[Saved entries]
####################
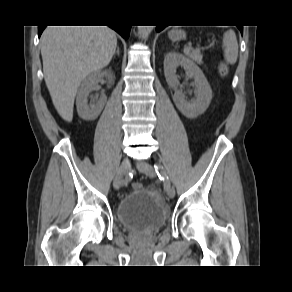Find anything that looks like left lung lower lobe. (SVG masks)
<instances>
[{
  "instance_id": "0a47b994",
  "label": "left lung lower lobe",
  "mask_w": 292,
  "mask_h": 292,
  "mask_svg": "<svg viewBox=\"0 0 292 292\" xmlns=\"http://www.w3.org/2000/svg\"><path fill=\"white\" fill-rule=\"evenodd\" d=\"M166 26L165 25H157L156 27V31L160 32L161 30H163ZM239 30L241 31V33H243V27L242 26H238Z\"/></svg>"
}]
</instances>
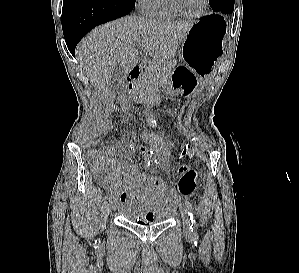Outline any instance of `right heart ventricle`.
Masks as SVG:
<instances>
[{"mask_svg": "<svg viewBox=\"0 0 299 273\" xmlns=\"http://www.w3.org/2000/svg\"><path fill=\"white\" fill-rule=\"evenodd\" d=\"M144 14L153 19H174L179 16L167 0H151Z\"/></svg>", "mask_w": 299, "mask_h": 273, "instance_id": "1", "label": "right heart ventricle"}]
</instances>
####################
Work to be completed: Pictures are to be left out; all other data must be returned exactly.

Completed task:
Find anything that looks like left lung lower lobe. (SVG masks)
<instances>
[{
  "instance_id": "0a47b994",
  "label": "left lung lower lobe",
  "mask_w": 292,
  "mask_h": 292,
  "mask_svg": "<svg viewBox=\"0 0 292 292\" xmlns=\"http://www.w3.org/2000/svg\"><path fill=\"white\" fill-rule=\"evenodd\" d=\"M166 26L165 25H157L156 27V31L160 32L161 30H163ZM239 30L241 31V33H243V27L242 26H238Z\"/></svg>"
}]
</instances>
Outline any instance of `right heart ventricle`.
Masks as SVG:
<instances>
[{"mask_svg": "<svg viewBox=\"0 0 299 273\" xmlns=\"http://www.w3.org/2000/svg\"><path fill=\"white\" fill-rule=\"evenodd\" d=\"M144 14L153 19H174L179 16L167 0H151Z\"/></svg>", "mask_w": 299, "mask_h": 273, "instance_id": "1", "label": "right heart ventricle"}]
</instances>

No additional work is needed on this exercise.